Q: In addition to directing, you are also the translator of the classical works, like Sophocles’ Antigone, on which Theater of War’s performances are based. How do you balance fidelity to the original with the aims of your productions?
BD: "A play is a blueprint for a felt emotional experience, and not simply a literary artifact. I begin all of my translations from the ancient text. But the core question I’m always asking myself as a translator is: For whom are we telling the story? This informs most of my decision making about the words, idioms, phrases, and vernaculars that I employ. I’m interested in conveying the spirit of the original by way of living language that speaks directly to the intended audience."
Q: Theater of War combats perceptions of the classics as no longer relevant, or as the province only of academics. But are there limits to how broad a public theater based on the classics can engage?
BD: "The question at the center of our work is this. Whose stories are these? Who has the right to be speaking about them? Those of us who were privileged enough to study them in school? Or audience members that know these stories intimately, without ever having heard of them before, because they have lived the extreme experiences the stories describe? Our conviction is that the closer the audience is in proximity to human suffering, the more that audience has to teach us about what these plays are about and what they signify today. Our performances take place in prisons, homeless shelters, housing projects, addiction clinics, public schools, hospitals, hospice units, and public squares. In our model of public engagement, those who are typically invited last to the table come first. And from this perspective, there is no limit to scope of the public that can engage with ancient stories and make them new again."

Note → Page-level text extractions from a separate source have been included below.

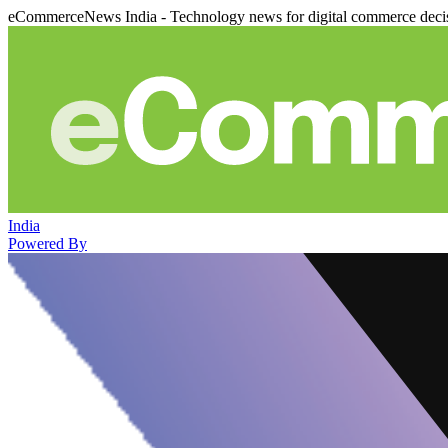
eCommerceNews India - Technology news for digital commerce deci
India
Powered By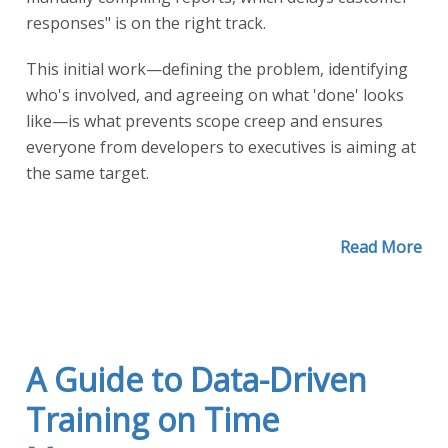
responses" is on the right track.
This initial work—defining the problem, identifying
who's involved, and agreeing on what 'done' looks
like—is what prevents scope creep and ensures
everyone from developers to executives is aiming at
the same target.
Read More
A Guide to Data-Driven
Training on Time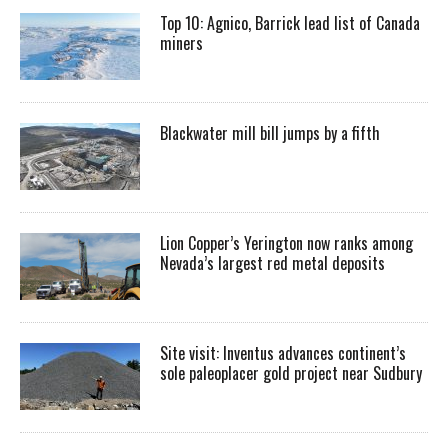
Top 10: Agnico, Barrick lead list of Canada
miners
Blackwater mill bill jumps by a fifth
Lion Copper’s Yerington now ranks among
Nevada’s largest red metal deposits
Site visit: Inventus advances continent’s
sole paleoplacer gold project near Sudbury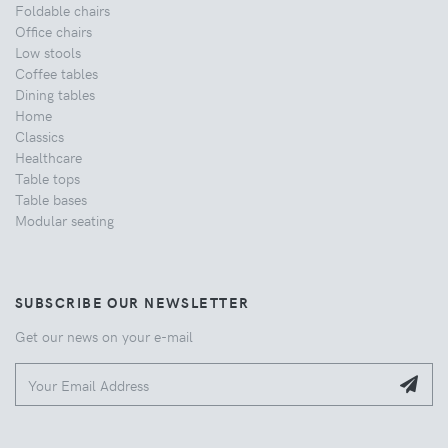
Foldable chairs
Office chairs
Low stools
Coffee tables
Dining tables
Home
Classics
Healthcare
Table tops
Table bases
Modular seating
SUBSCRIBE OUR NEWSLETTER
Get our news on your e-mail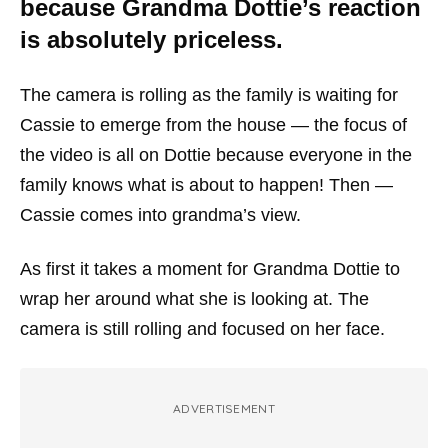
because Grandma Dottie’s reaction
is absolutely priceless.
The camera is rolling as the family is waiting for
Cassie to emerge from the house — the focus of
the video is all on Dottie because everyone in the
family knows what is about to happen! Then —
Cassie comes into grandma’s view.
As first it takes a moment for Grandma Dottie to
wrap her around what she is looking at. The
camera is still rolling and focused on her face.
ADVERTISEMENT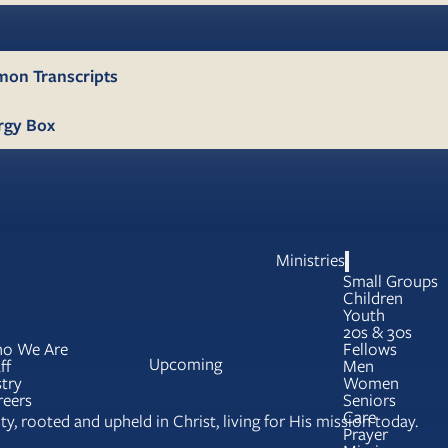
mon Transcripts
rgy Box
Ministries
Small Groups
Children
Youth
20s & 30s
o We Are
Fellows
Upcoming
ff
Men
try
Women
reers
Seniors
Care
y, rooted and upheld in Christ, living for His mission today.
Prayer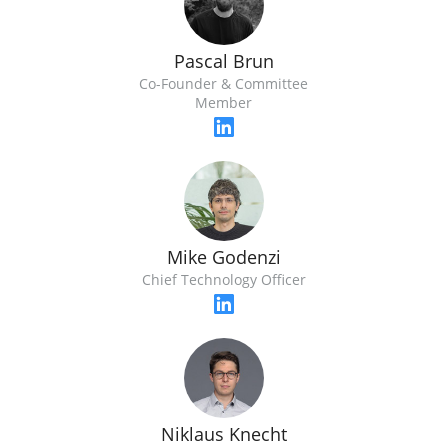
Pascal Brun
Co-Founder & Committee
Member
Mike Godenzi
Chief Technology Officer
Niklaus Knecht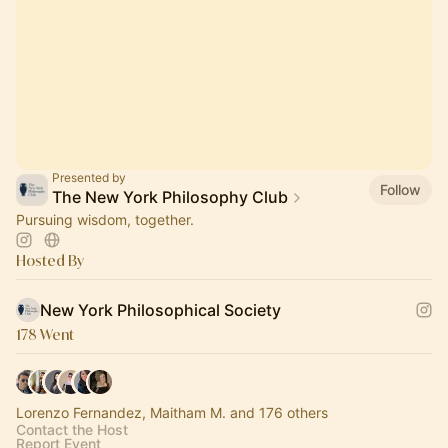
Presented by
Follow
The New York Philosophy Club
Pursuing wisdom, together.
Hosted By
New York Philosophical Society
178 Went
Lorenzo Fernandez, Maitham M. and 176 others
Contact the Host
Report Event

Q: What’s a classical text that Theater of War hasn’t worked with, but that you’d pick out as recommended reading?
BD: "Our newest project is based on a play by Aeschylus called The Suppliants, about fifty Egyptian women who seek asylum in ancient Argos from forced marriage to their cousins. The play takes place at a border, and we intend to perform it at borders throughout the world. The main argument of the play is that suppliants seeking asylum at borders are sacred and should be treated as such. I couldn’t think of a more relevant or important text from the ancient world to be reading and revisiting right now."
Q: As time continues to pass since Michael Brown’s death, what is the future of Antigone in Ferguson?
BD: "At a recent performance of Antigone in Ferguson, an audience member stood up and said that the name Antigone in Ferguson made sense to her because Antigone was the conscience of Thebes and Ferguson has become the conscience of our nation. The future of Antigone in Ferguson is the future of that conscience, born in Ferguson and spreading throughout the country and the world. Our hope is to bring the project to countless other cities and communities that have experienced radicalized violence and unrest, with the hope of inspiring healing dialogue, restorative justice, and positive action."